The pair hopes to release the camera’s operating software to the public within year, at which point any programmer will be able to write apps controlling any element of the camera’s performance: focus, exposure, flash, shutter speed, aperture, ISO, you name it, all freely downloadable and installable by users of the device. Programmers will also be able to create their own algorithms for processing images in new and unprecedented ways. The exploration is already underway in the lab, but a crowd-sourced effort could create limitless possibilities in the emerging field of computational photography by taking the research out of the lab and into the studio and the stadium, the countryside and the streets.

For several years, open-source developers have made available a free alternative firmware for Canon cameras, permitting users of off-the-shelf cameras to add brand-new features like live histograms, ISO tweaking, and even games.
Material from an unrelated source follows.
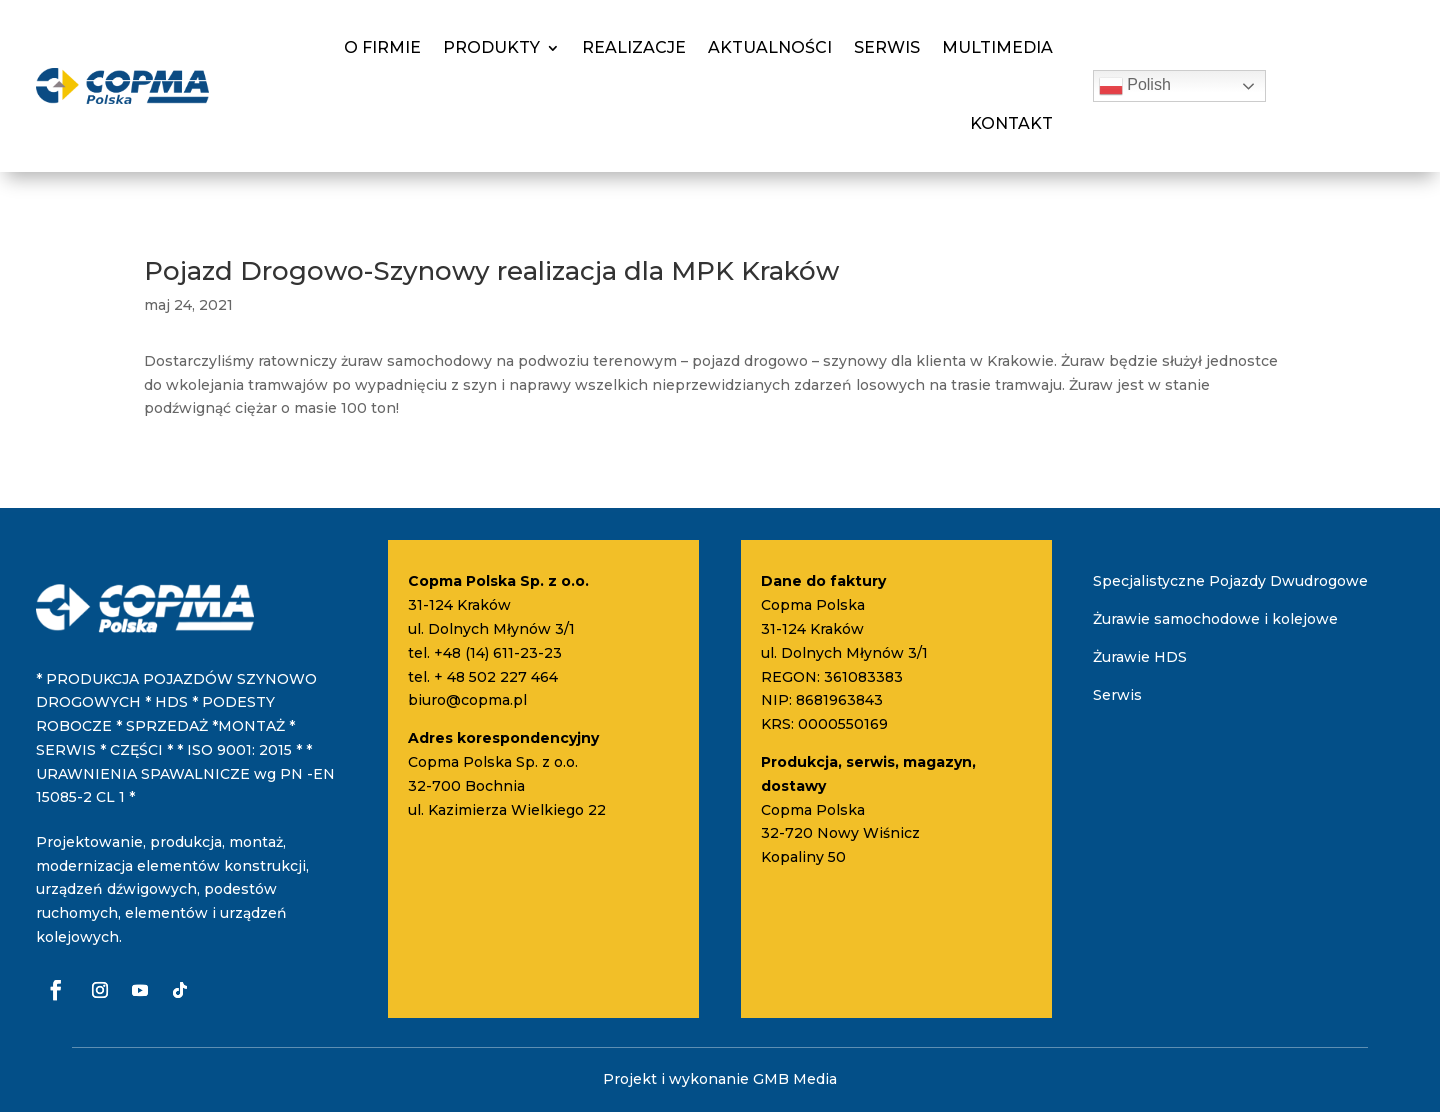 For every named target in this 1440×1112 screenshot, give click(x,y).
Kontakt (1011, 123)
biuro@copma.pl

But the Frankencamera project is aiming higher.

The ultimate goal is to create a Frankencamera from widely available hardware at a cost that is accessible to those who wish to explore the platform, ideally under $1,000, a price most serious photographers will agree is pretty fair for serious photo optics. The prototype, assembled at Stanford, uses a TI processor running Linux, an imaging chip from a Nokia N95 phone, and Canon lenses. From there, users just need to start assembling the monster’s many parts. For instance, one idea that has been extensively explored in the lab, but is still stuck there, is dynamic range expansion: taking multiple pictures of the same scene at varying exposures, and then compositing them into a single image in which each pixel is optimally lit. Computers in the lab can extend dynamic range. So can Frankencamera. But no commercially available camera can.

More programmers toying with more ideas will hopefully lead to a better understanding of what digital photography is capable of and drive innovations to market. Several other ideas have been kicked around for Frankencamera, including using high-res still shots to enhance low-res video and creating an online network allowing cameras to communicate with each other, swapping information about settings and enabling cameras to make smart recommendations to users.

But the idea, of course, is for the open-source platform to allow for developments Levoy and Adams haven’t even thought of yet, reanimating the kind of outside-the-viewfinder thinking that prompted George Eastman to spool film onto a roll, the kind of uncontrolled thinking that escapes from the lab and takes the world by storm.